At Chengannur, one of the worst-hit towns, more than 60 centimetres (two feet) of water still blocked many roads as more rain fell Tuesday. Army teams said several thousand people in the town remained in homes inundated by 10 days of torrential downpours that have battered the state. Rescue teams in Chengannur on Tuesday finally reached the house of retired army officer K.G. Pillai, who said up to 2.4 metres (eight feet) of water had engulfed the house where his family had lived since 1952.
“In the past there has never been more than one foot of floods and people are not used to this,” he said. Many roads and homes around Pillai’s house remained inaccessible. “Around 26 people moved into the first floor of our home” to take refuge from the floods, he said. A senior army officer involved in the rescue operation in Chengannur said authorities believed most of the people left in town did not want to be evacuated and were instead seeking food and water.

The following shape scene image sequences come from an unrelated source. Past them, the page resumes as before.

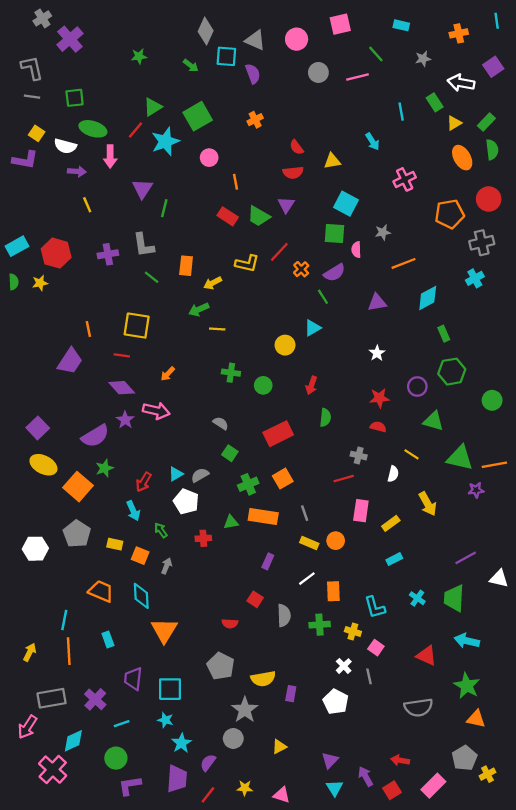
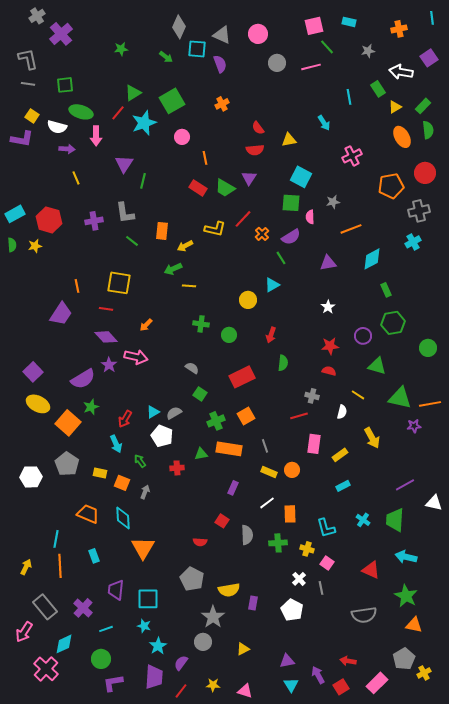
pink square: (340, 24) -> (314, 26), moved
gray rectangle: (52, 698) -> (45, 607), turned 60
purple triangle: (330, 760) -> (287, 661), turned 35

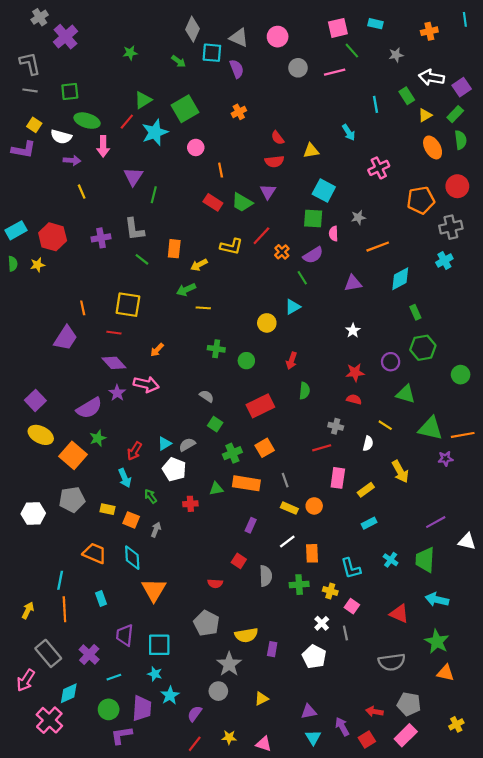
purple square: (429, 58) -> (462, 87), moved
gray pentagon: (67, 464) -> (72, 499), turned 30
gray pentagon: (404, 659) -> (409, 704), moved, turned -30
purple trapezoid: (154, 677) -> (142, 708), moved

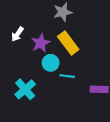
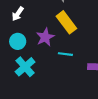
purple star: (41, 43) -> (45, 37), moved
cyan circle: (51, 63) -> (18, 41), moved

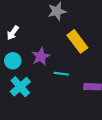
yellow rectangle: (66, 22) -> (77, 41), moved

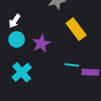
cyan circle: (13, 61) -> (17, 39), moved
cyan line: (61, 74) -> (72, 65), moved

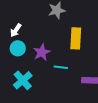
yellow rectangle: (76, 29) -> (76, 38), turned 40
cyan line: (72, 65) -> (61, 67), moved

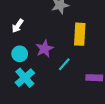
cyan circle: (18, 48) -> (20, 54), moved
cyan line: (61, 67) -> (64, 64), turned -56

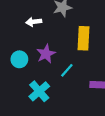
white arrow: (18, 26) -> (34, 22), moved, turned 48
cyan cross: (25, 78) -> (39, 91), moved

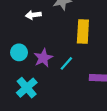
purple star: (46, 54) -> (43, 58), moved
cyan cross: (39, 91) -> (27, 88), moved

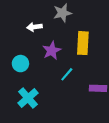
purple star: (43, 58) -> (52, 51), moved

“We received a distress call late yesterday to rescue a disabled child and will be going in today on boats to check if there are others who need assistance,” he said. Thousands of army, navy and air force personnel have fanned out across the state to help those stranded in remote and hilly areas. Dozens of helicopters and even drones have been dropping food, medicine and water to cut-off villages. Tens of thousands of people in Chengannur and surrounding towns and villages are relying on community kitchens for meals, after water from hilly districts in Kerala’s north poured down into lowland regions. “People have lost all or most of their belongings in the last few days,” the officer said.
Shashi Tharoor, a deputy from Kerala and former UN official, estimated that 50,000 houses had been destroyed. He said he would seek possible UN assistance in relief efforts during a trip to Geneva this week. Millions of dollars in donations have poured into the state from the rest of India and abroad since the extent of the devastation became known. Supreme Court judges have donated $360 each while the British-based Sikh group Khalsa Aid International has set up its own relief camp in Kochi, Kerala’s main city, to provide 3,000 meals a day.